Le décor de Vincent Lombard, avec un truc qui transforme un praticable en mur grâce à un moteur secret, ne manque pas d’astuce. La musique de Hugh Levick racle les violons dans l’aigu, non sans risque pour les tympans fragiles.
À part ça, que dire de ce jeu à l’état pur autour d’une situation qui aurait peut-être mérité une réflexion moins gratuite ? Franchement je ne sais pas. Ce genre d’entreprise m’est décidément étranger

VA ET VIENT ICI ET LÀ

14.03.86 - Martine Paschaud dirige, dans la vieille ville, le Nouveau Théâtre de Poche de Genève. Elle y a monté LA RONDE d’Arthur Schnitzler dans un décor de Roland Deville, qui est à la fois rue, chambre, lieu public et privé alternativement, avec en fond un tourniquet signifiant qui se met à tourner entre deux « aventures », ponctuant, rythmant ainsi « la ronde » des couples provisoires aux étreintes fugitives jamais satisfaisantes. Le principe de l’œuvre est simple : une « rencontre » entre un homme et une femme, le dialogue AVANT l assouvissement sexuel, l’acte étant ici symbolisé par un noir sur musique tonitruante de valse de Ravel, puis le dialogue bien différent d’APRÈS, puis un seul des partenaires s’en va et l’autre entreprend une nouvelle affaire. Après le second assouvissement, c’est l’autre qui attendra un autre partenaire et ainsi de suite.
Le spectacle aurait pu être scabreux. En vérité, il est, dirai-je, d’un érotisme pudique qui ne manque pas de charme, à travers les prestations de Hélène Firla, Heidi Kipfer et Yvette Théraulaz, trois femmes pas très jeunes qui ne manquent l’une ni de branche, l’autre ni de coquetterie mutine, la troisième ni de sournoiserie. En l’espèce, ce sont les femmes qui mènent le jeu, les homme se contentant, du moins dans cette version, d’être… des hommes, mâles, vaniteux, sûrs d’eux, égoïstes, pervers aussi, mais sur ce point le sexe opposé les rejoint parfois.
Il paraît qu’en France Alfredo Arias a acquis les droits du texte. Il faut, avec lui, s’attendre à une brillance extérieure qui n’est pas dans cette réalisation-ci, mais peut-être à moins de profondeur. Martine Paschaud a beaucoup insisté sur les rapports entre Freud et Schnitzler, deux « génies » qui ne se sont jamais rencontrés parce que Freud craignait de ne rencontrer en Schnitzler son « double ». Heureusement, elle n’a pas sacrifié à l’intellectualisme. À noter aussi que son spectacle est sans doute le premier produit suisse que j’ai vu qui ne soit ni lent, ni pesant. À marquer d’une pierre blanche.

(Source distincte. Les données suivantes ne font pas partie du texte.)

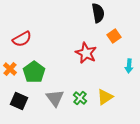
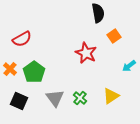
cyan arrow: rotated 48 degrees clockwise
yellow triangle: moved 6 px right, 1 px up
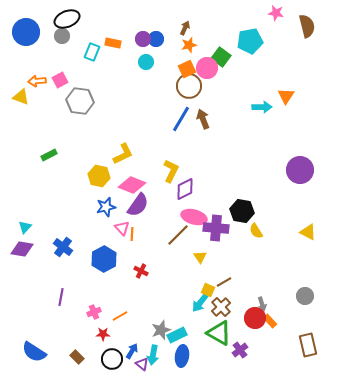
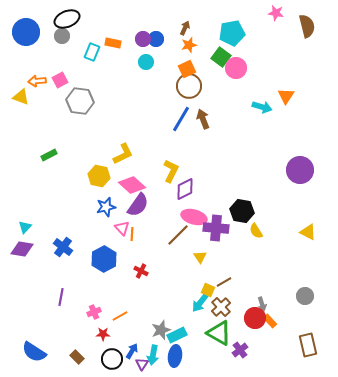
cyan pentagon at (250, 41): moved 18 px left, 8 px up
pink circle at (207, 68): moved 29 px right
cyan arrow at (262, 107): rotated 18 degrees clockwise
pink diamond at (132, 185): rotated 20 degrees clockwise
blue ellipse at (182, 356): moved 7 px left
purple triangle at (142, 364): rotated 24 degrees clockwise
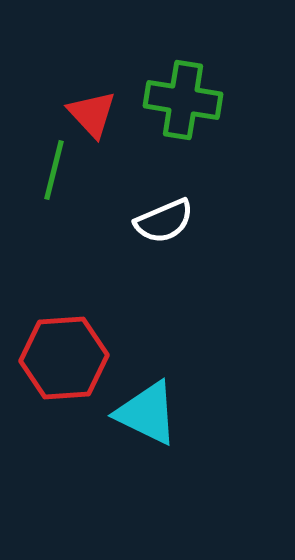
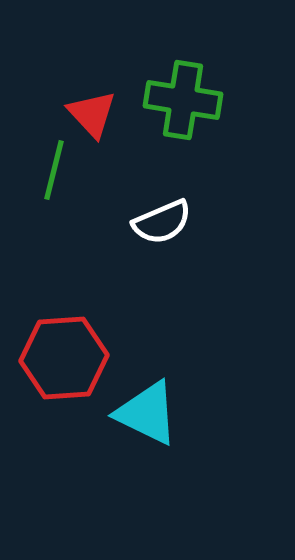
white semicircle: moved 2 px left, 1 px down
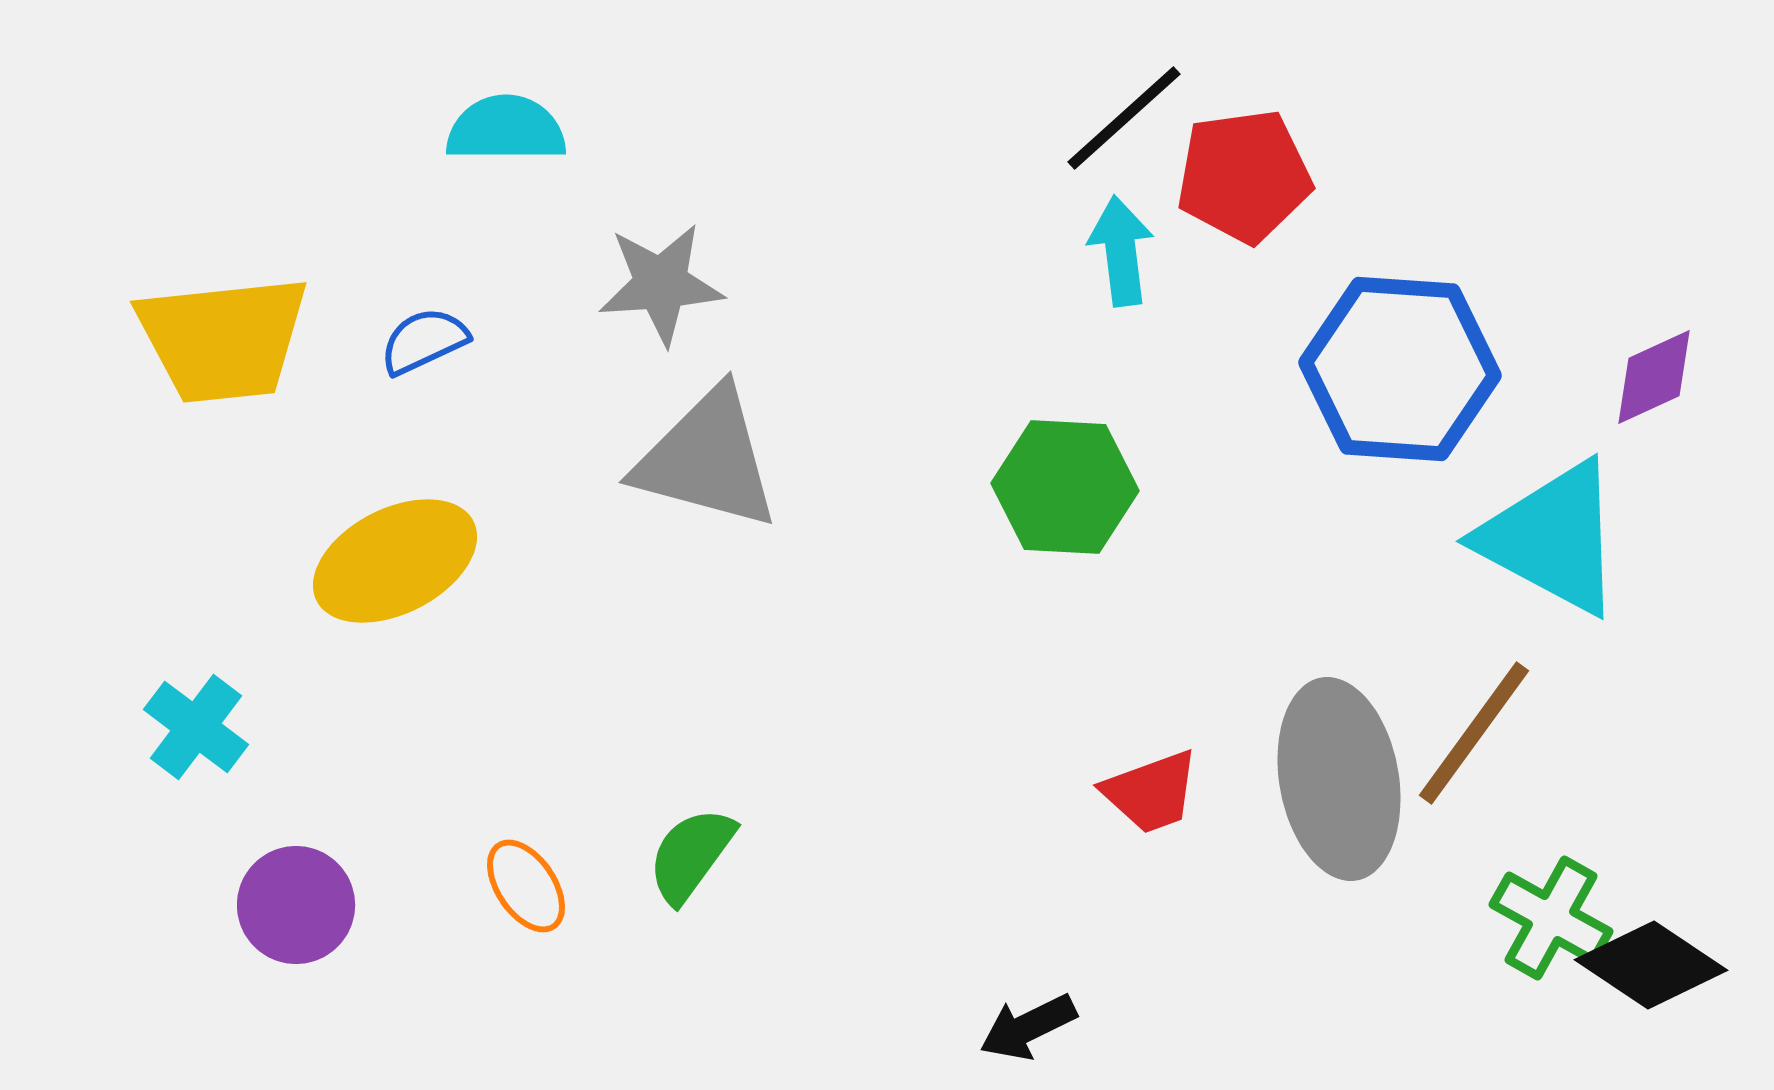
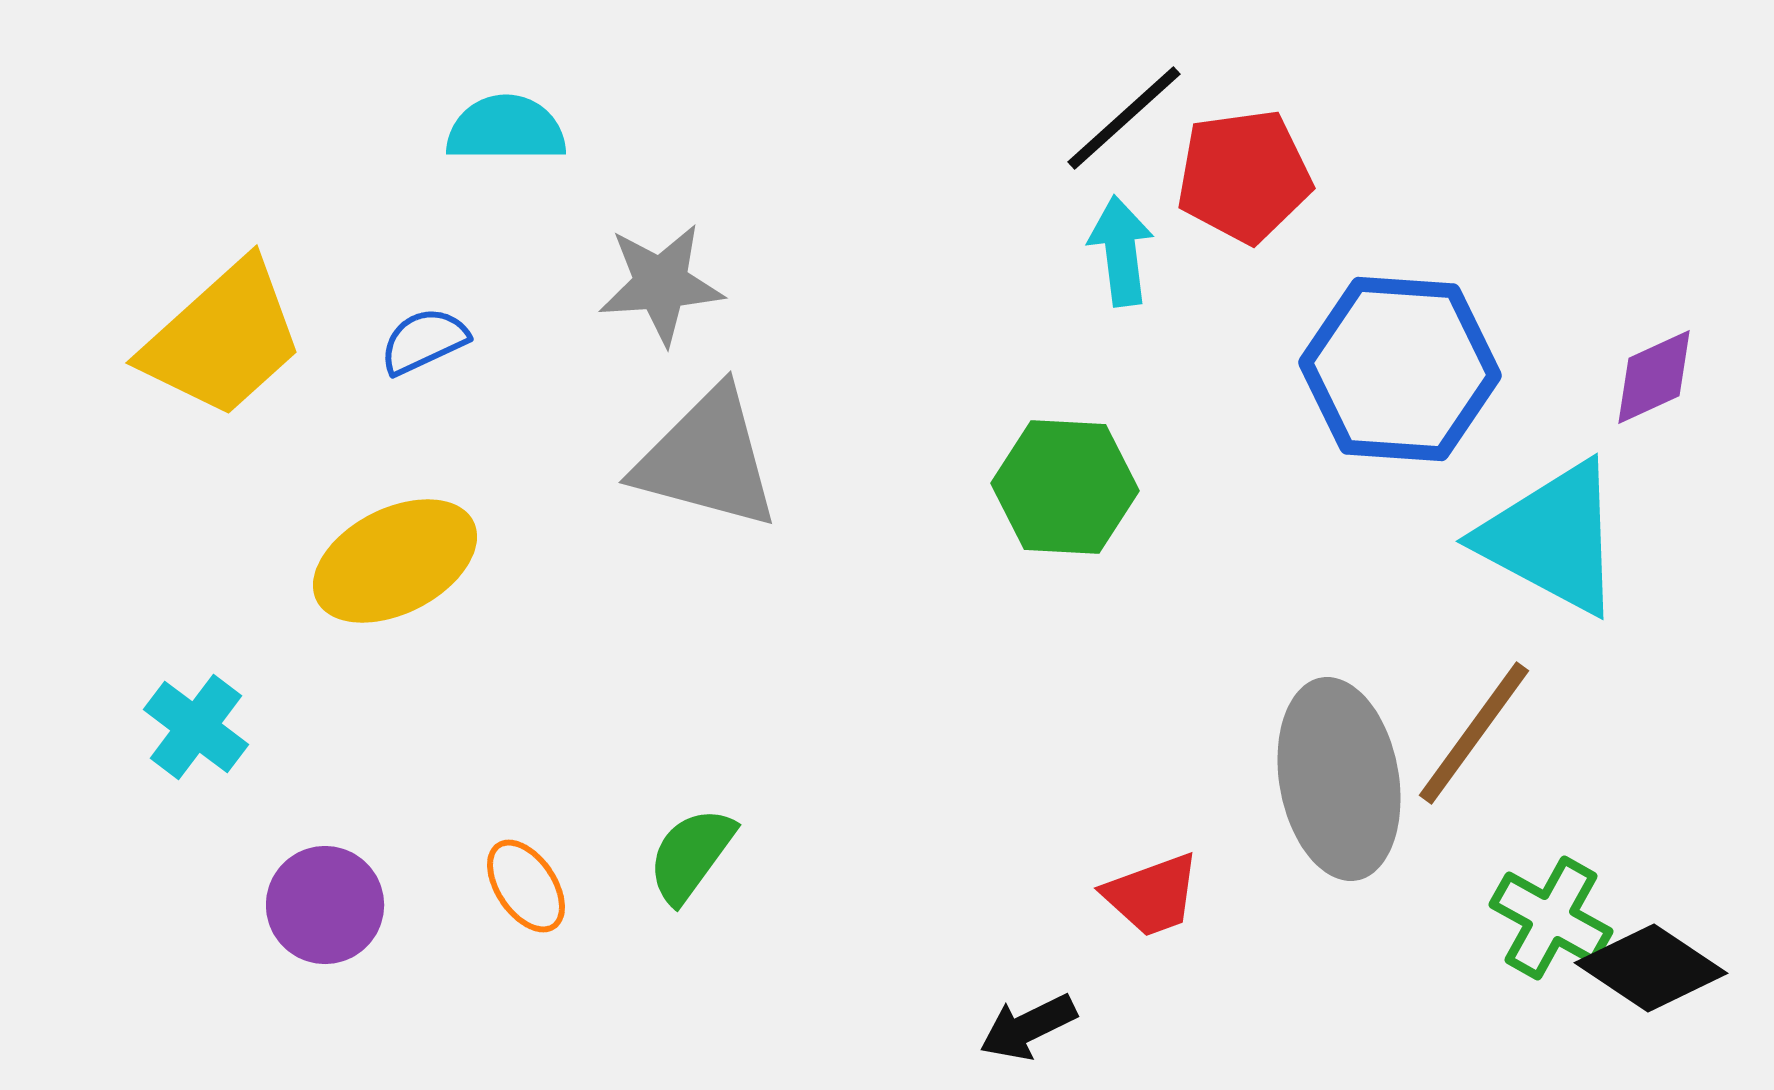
yellow trapezoid: rotated 36 degrees counterclockwise
red trapezoid: moved 1 px right, 103 px down
purple circle: moved 29 px right
black diamond: moved 3 px down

22.03.86 - Cette fois, c’est à Lyon que j’assiste à un spectacle d’Yvon Chaix qui, à l’Espace Gérard Philippe de Villeurbanne, joue tout seul, ou à peu près, en quatre-vingt sept minutes exactement, le CROMWELL de Victor Hugo, dont il savoure visiblement les vers. Je dis « à peu près », car il a au début pour partenaire une superbe gigantesque chienne, puis à un moment, une jeune actrice, Laurence Hélaine, qui vient incarner la fille du héros ; et puis, la conspiration contre lui est signifiée par un petit film en noir et blanc malheureusement médiocre : il sent trop la pauvreté.
Yvon Chaix, qui n’est pas, c’est regrettable, un grand acteur, s’est amusé avec l’œuvre. Il s’est entouré d’un étrange dispositif compliqué de roues très design, dont le gigantisme s’accommode bizarrement des tout petits masques, d’ailleurs beaux, qu’ils actionnent. C’est un sculpteur, Denis Pondruel, qui a conçu cette machinerie qu’on imaginerait assez bien destinée à terroriser les enfants dans un cabinet de dentistes. Ici, elle signifie les personnages de l’œuvre qui, quelque part, influent sur la destinée du roturier providentiel. Yvon Chaix réagit assez bien à leur violence. N’empêche que cette structure est un peu une montagne accouchant d’une souris.
L’idée de jouer ainsi avec un chef-d’œuvre réputé injouable en s’en jouant, quelque part, est efficace puisqu’on se surprend à suivre le fil de l’intrigue, en vérité simplifiée par le digest qui en est extrait. L’acteur est à l’aise, débitant sa logorrhée verbale et versifiée avec une pointe d’humour et quelques éclats sincères qu’une musique vigoureuse soutient par instants. Hélas, il aurait fallu un monstre sacré pour que le parcours soit pleinement convaincant

11.04.86 - Ma première sortie après trois semaines d’éloignement et de repos est, au Théâtre de la Bastille, pour TRAHISONS : WOMEN, de Marc Tompkins. On m’avait affirmé que cette danse-là était presque du théâtre et qu’il ne serait pas juste qu’elle échappât à ma vigilance culturelle. En fait, c’est surtout de la gymnastique et on ne peut qu’admirer l’endurance des six jeunes femmes qui se meuvent pendant soixante-dix minutes sur cette scène, où le chorégraphe américain a multiplié les dangers physiques, avec lesquelles doivent ruser les piétonnes pour ne pas les recevoir en pleine poire, ce qui, sans nul doute, fracasserait leurs crânes. Le spectateur est ainsi fasciné par la rigueur de la mise en espace, et angoissé par la pensée du risque réel que signifierait le moindre faux-pas. Ainsi reste-t-il en haleine selon une dimension proprement « théâtrale ».  Quant au contenu , du diable si je sais ce que Mark Tompkins a voulu dire. Le certain est que le chorégraphe m’a bâillé, comme d’habitude avec la danse, un machin indécryptable. Après tout, c’est peut-être volontaire.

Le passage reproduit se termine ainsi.